Give thy thoughts no tongue. (~Hamlet, Act 1, Scene 3)
Mr. Tess went grocery shopping, and what did he find: a frozen 3 pound tongue! Oh no
room in the freezer, so what to make with it? I’ll give you no pictures of the tongue
in its original state, but if you search and find an image, don’t tell me about it!
Truth be told, I love tacos de lengua and have even made them myself, from scratch. And pickled tongue makes a lovely sandwich. Neither of these foods is even remotely Japanese, but a quick search on the net showed me that grilled thinly sliced beef tongue is a popular item on many restaurant menus, especially yakiniku places. The Japanese word for cow gyu (牛) is combined with the English word for tongue to become gyutan (牛タン). After the World War II, it became a speciality in Sendai, Japan—using cow tongues and tails leftover from the occupation forces. —from Wikipedia
Cooking a tongue is easy: wash it with cold water and salt, then boil it for a few minutes. Change the water, and cook with seasonings of your choice. The key to tenderness is low and slow with a very gentle simmer. When the meat is done, remove the tongue from the broth and easily pull the tough skin away. Almost like peeling fruit!

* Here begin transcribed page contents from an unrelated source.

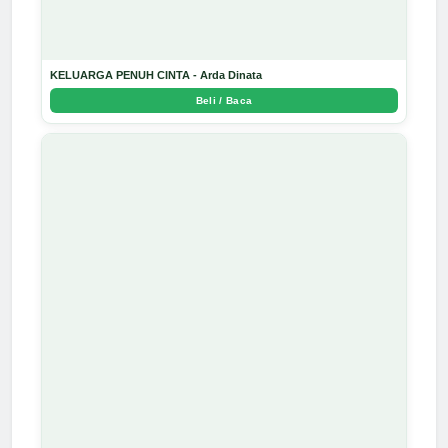
KELUARGA PENUH CINTA - Arda Dinata
Beli / Baca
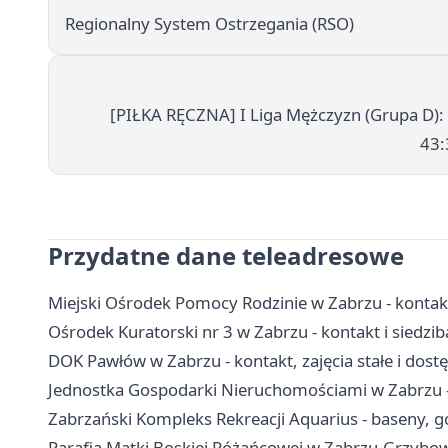
Regionalny System Ostrzegania (RSO)
[PIŁKA RĘCZNA] I Liga Mężczyzn (Grupa D):
43:
Przydatne dane teleadresowe
Miejski Ośrodek Pomocy Rodzinie w Zabrzu - kontak
Ośrodek Kuratorski nr 3 w Zabrzu - kontakt i siedzib
DOK Pawłów w Zabrzu - kontakt, zajęcia stałe i dost
Jednostka Gospodarki Nieruchomościami w Zabrzu - 
Zabrzański Kompleks Rekreacji Aquarius - baseny, go
Parafia Matki Boskiej Różańcowej w Zabrzu-Grzybowic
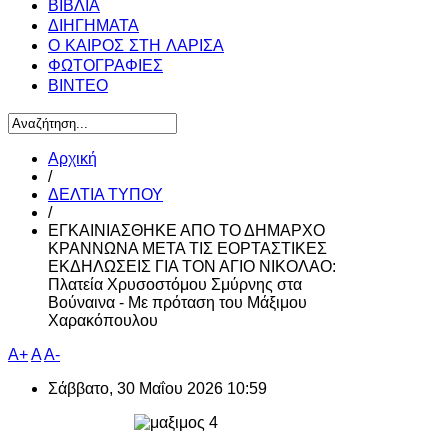
ΒΙΒΛΙΑ
ΔΙΗΓΗΜΑΤΑ
Ο ΚΑΙΡΟΣ ΣΤΗ ΛΑΡΙΣΑ
ΦΩΤΟΓΡΑΦΙΕΣ
ΒΙΝΤΕΟ
Αρχική
/
ΔΕΛΤΙΑ ΤΥΠΟΥ
/
ΕΓΚΑΙΝΙΑΣΘΗΚΕ ΑΠΟ ΤΟ ΔΗΜΑΡΧΟ
ΚΡΑΝΝΩΝΑ ΜΕΤΑ ΤΙΣ ΕΟΡΤΑΣΤΙΚΕΣ
ΕΚΔΗΛΩΣΕΙΣ ΓΙΑ ΤΟΝ ΑΓΙΟ ΝΙΚΟΛΑΟ:
Πλατεία Χρυσοστόμου Σμύρνης στα
Βούναινα - Με πρόταση του Μάξιμου
Χαρακόπουλου
A+
A
A-
Σάββατο, 30 Μαΐου 2026 10:59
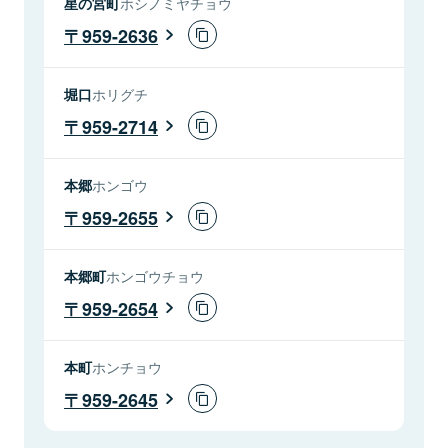
星の宮町
ホシノミヤチョウ
959-2636
堀口
ホリグチ
959-2714
本郷
ホンゴウ
959-2655
本郷町
ホンゴウチョウ
959-2654
本町
ホンチョウ
959-2645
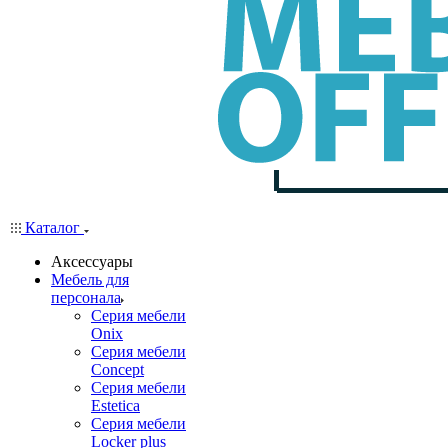
Каталог
Аксессуары
Мебель для
персонала
Серия мебели
Onix
Серия мебели
Concept
Серия мебели
Estetica
Серия мебели
Locker plus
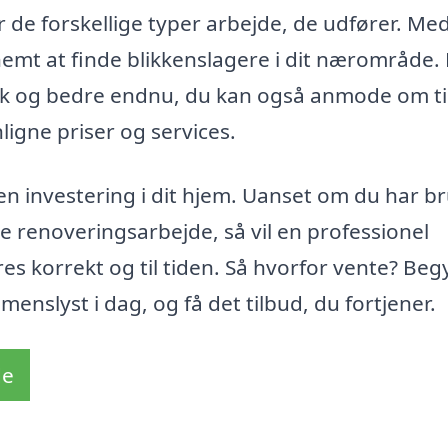
r de forskellige typer arbejde, de udfører. Me
nemt at finde blikkenslagere i dit nærområde.
olk og bedre endnu, du kan også anmode om t
igne priser og services.
 en investering i dit hjem. Uanset om du har b
e renoveringsarbejde, så vil en professionel
res korrekt og til tiden. Så hvorfor vente? Be
enslyst i dag, og få det tilbud, du fortjener.
de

Boldness be my friend! (~Cymbeline, Act 1, Scene 6)
But grilling tongue means that it must be peeled before it’s cooked. Yes indeed: boldness! The tongue was still mostly frozen when I cut it in half to use the front half for gyutan. Not so terrible, really! Cutting the tough skin was a slippery job. Luckily this was a veal tongue, much less tough and the taste buds were much smaller—almost velvety. Mr. Tess sharpened a knife to a razor edge, and I managed to cut the meat into thin slices. They could have been thinner, paper thin, but once this part was finished, it looked beautiful!
- 1/2 veal tongue (about 1 1/2 pounds, tip end), partially thawed
- 2 Tablespoons sesame oil
- 1 1/2 teaspoons salt
- 1 small bunch of green onion brushes .
- 2 tbsp rice vinegar
- 2 tsp white sugar
- 1 tbsp sesame oil
- 1/2 tsp red pepper flakes (chili flakes)

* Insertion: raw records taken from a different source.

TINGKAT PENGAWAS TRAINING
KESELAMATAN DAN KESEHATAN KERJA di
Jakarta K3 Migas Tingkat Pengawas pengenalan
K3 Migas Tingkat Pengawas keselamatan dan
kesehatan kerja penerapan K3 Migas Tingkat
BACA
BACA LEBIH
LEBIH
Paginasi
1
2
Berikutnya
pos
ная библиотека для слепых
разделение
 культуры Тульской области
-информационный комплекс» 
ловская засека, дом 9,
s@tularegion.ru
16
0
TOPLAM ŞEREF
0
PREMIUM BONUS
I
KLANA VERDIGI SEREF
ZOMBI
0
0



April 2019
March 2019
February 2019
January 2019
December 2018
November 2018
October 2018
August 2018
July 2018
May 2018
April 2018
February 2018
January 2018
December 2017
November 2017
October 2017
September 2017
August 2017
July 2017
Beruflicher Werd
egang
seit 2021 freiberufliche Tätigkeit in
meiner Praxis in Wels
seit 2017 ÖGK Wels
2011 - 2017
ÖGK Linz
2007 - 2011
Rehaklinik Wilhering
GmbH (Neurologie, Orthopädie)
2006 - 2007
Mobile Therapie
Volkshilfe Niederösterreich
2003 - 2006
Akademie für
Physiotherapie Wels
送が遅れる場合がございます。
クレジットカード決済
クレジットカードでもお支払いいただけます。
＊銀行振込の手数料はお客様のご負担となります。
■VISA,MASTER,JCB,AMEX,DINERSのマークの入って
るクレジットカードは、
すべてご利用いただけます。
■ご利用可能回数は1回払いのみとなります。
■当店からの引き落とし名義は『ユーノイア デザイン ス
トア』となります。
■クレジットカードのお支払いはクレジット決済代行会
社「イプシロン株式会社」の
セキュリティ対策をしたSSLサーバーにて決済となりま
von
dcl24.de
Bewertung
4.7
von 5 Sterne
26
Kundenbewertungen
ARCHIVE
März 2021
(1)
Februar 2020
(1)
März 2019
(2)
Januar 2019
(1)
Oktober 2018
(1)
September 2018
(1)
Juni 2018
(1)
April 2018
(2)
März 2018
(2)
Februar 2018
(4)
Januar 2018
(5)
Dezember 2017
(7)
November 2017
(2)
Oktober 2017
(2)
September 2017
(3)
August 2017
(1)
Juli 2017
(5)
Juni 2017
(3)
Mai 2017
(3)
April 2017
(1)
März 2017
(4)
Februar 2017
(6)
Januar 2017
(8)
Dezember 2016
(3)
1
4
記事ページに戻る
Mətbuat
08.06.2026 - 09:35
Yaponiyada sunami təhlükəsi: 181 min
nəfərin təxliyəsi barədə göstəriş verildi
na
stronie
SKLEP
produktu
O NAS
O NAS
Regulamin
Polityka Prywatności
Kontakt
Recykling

- 1 pinch coarse/kosher salt
- 1tsp toasted black sesame seeds
- Lemon or Lime wedges
- Dipping sauce, recipe follows
Use a razor sharp knife (and possibly vice-grip pliers) to pull the tough skin from the partially frozen meat. Yes, a very messy and somewhat scary necessity! Not quite so disturbing with a calf tongue as it would be with an ox or cow tongue. Re-freeze the meat, and slice as thinly as you can. Paper thin is the goal!
Sprinkle salt over the tongue slices, then brush them with oil.

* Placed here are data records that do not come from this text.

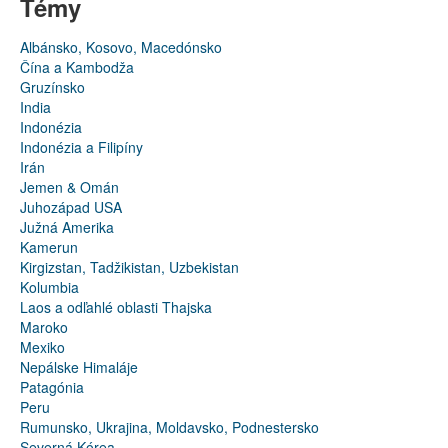
Témy
Albánsko, Kosovo, Macedónsko
Čína a Kambodža
Gruzínsko
India
Indonézia
Indonézia a Filipíny
Irán
Jemen & Omán
Juhozápad USA
Južná Amerika
Kamerun
Kirgizstan, Tadžikistan, Uzbekistan
Kolumbia
Laos a odľahlé oblasti Thajska
Maroko
Mexiko
Nepálske Himaláje
Patagónia
Peru
Rumunsko, Ukrajina, Moldavsko, Podnestersko
Severná Kórea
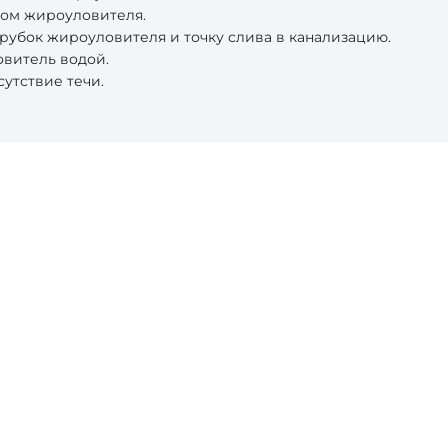
ком жироуловителя.
рубок жироуловителя и точку слива в канализацию.
овитель водой.
утствие течи.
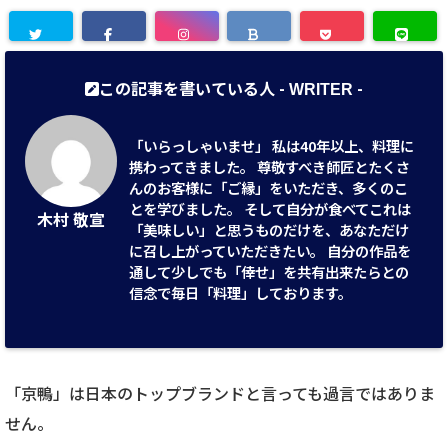
この記事を書いている人 -
-
WRITER
「いらっしゃいませ」 私は40年以上、料理に
携わってきました。 尊敬すべき師匠とたくさ
んのお客様に「ご縁」をいただき、多くのこ
とを学びました。 そして自分が食べてこれは
木村 敬宣
「美味しい」と思うものだけを、あなただけ
に召し上がっていただきたい。 自分の作品を
通して少しでも「倖せ」を共有出来たらとの
信念で毎日「料理」しております。
「京鴨」は日本のトップブランドと言っても過言ではありま
せん。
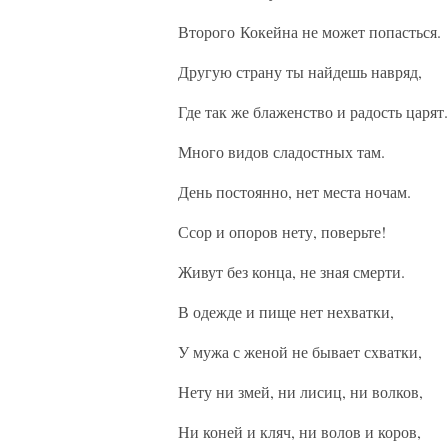
Второго Кокейна не может попасться.
Другую страну ты найдешь навряд,
Где так же блаженство и радость царят.
Много видов сладостных там.
День постоянно, нет места ночам.
Ссор и опоров нету, поверьте!
Живут без конца, не зная смерти.
В одежде и пище нет нехватки,
У мужа с женой не бывает схватки,
Нету ни змей, ни лисиц, ни волков,
Ни коней и кляч, ни волов и коров,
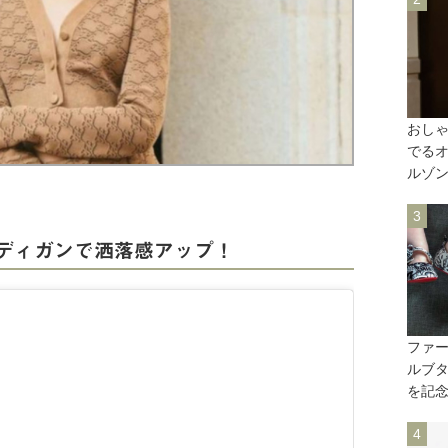
おし
でる
ルゾ
ディガンで洒落感アップ！
ファ
ルブタ
を記念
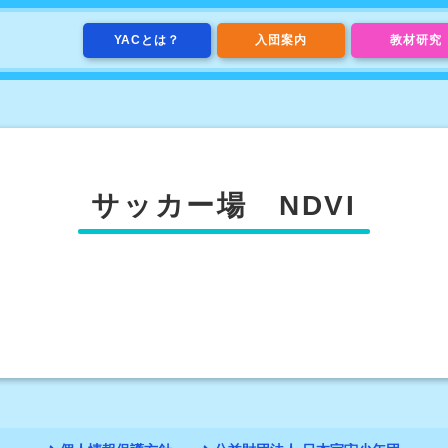
YACとは？
入団案内
教材研究
サッカー場 NDVI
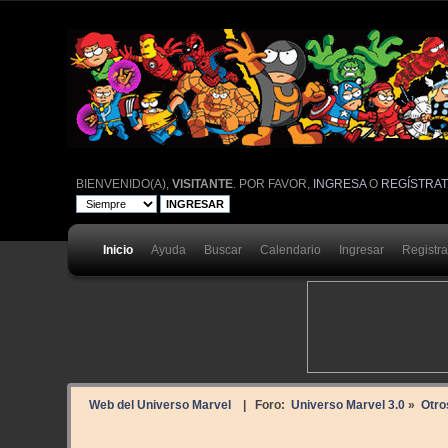
BIENVENIDO(A),
VISITANTE
. POR FAVOR,
INGRESA
O
REGÍSTRA
Inicio
Ayuda
Buscar
Calendario
Ingresar
Registr
Web del Universo Marvel
| Foro:
Universo Marvel 3.0
»
Otro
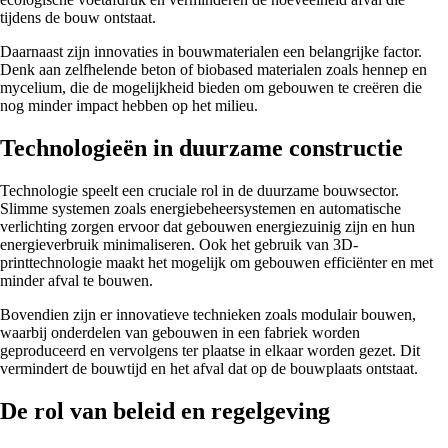
tijdens de bouw ontstaat.
Daarnaast zijn innovaties in bouwmaterialen een belangrijke factor.
Denk aan zelfhelende beton of biobased materialen zoals hennep en
mycelium, die de mogelijkheid bieden om gebouwen te creëren die
nog minder impact hebben op het milieu.
Technologieën in duurzame constructie
Technologie speelt een cruciale rol in de duurzame bouwsector.
Slimme systemen zoals energiebeheersystemen en automatische
verlichting zorgen ervoor dat gebouwen energiezuinig zijn en hun
energieverbruik minimaliseren. Ook het gebruik van 3D-
printtechnologie maakt het mogelijk om gebouwen efficiënter en met
minder afval te bouwen.
Bovendien zijn er innovatieve technieken zoals modulair bouwen,
waarbij onderdelen van gebouwen in een fabriek worden
geproduceerd en vervolgens ter plaatse in elkaar worden gezet. Dit
vermindert de bouwtijd en het afval dat op de bouwplaats ontstaat.
De rol van beleid en regelgeving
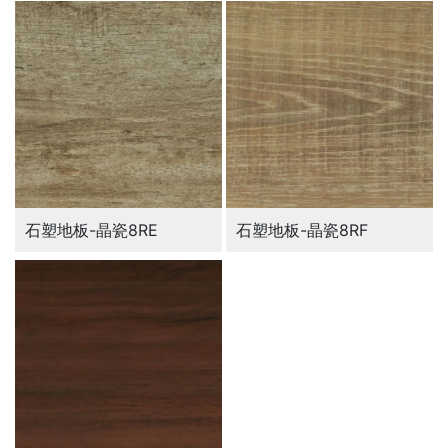
石塑地板-晶瓷8RE
石塑地板-晶瓷8RF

Make the green onion brushes. Combine the rice vinegar, sugar, oil chili flakes, and salt in a small bowl. Toss the onions with the mixture and garnish with the sesame seeds.
Heat a cast iron skillet over high heat. Add a batch of the thinly sliced tongue to the pan, in a single layer. Brush the slices with oil and turn over quickly. Cooking time is about 1 minute. Transfer to a plate, and cook another batch. Repeat until all the meat is cooked.
Garnish with the green onion brushes.
Serve with lemon or lime wedges, dipping sauce, and plain white rice and pickles.
Yummy link for this!
- 1 teaspoon of miso paste
- 2 teaspoons of sugar
- 4 teaspoons of soy sauce
- 1/2 teaspoon of sesame oil
- 1 small clove of garlic, grated finely
Add all ingredients together and stir together.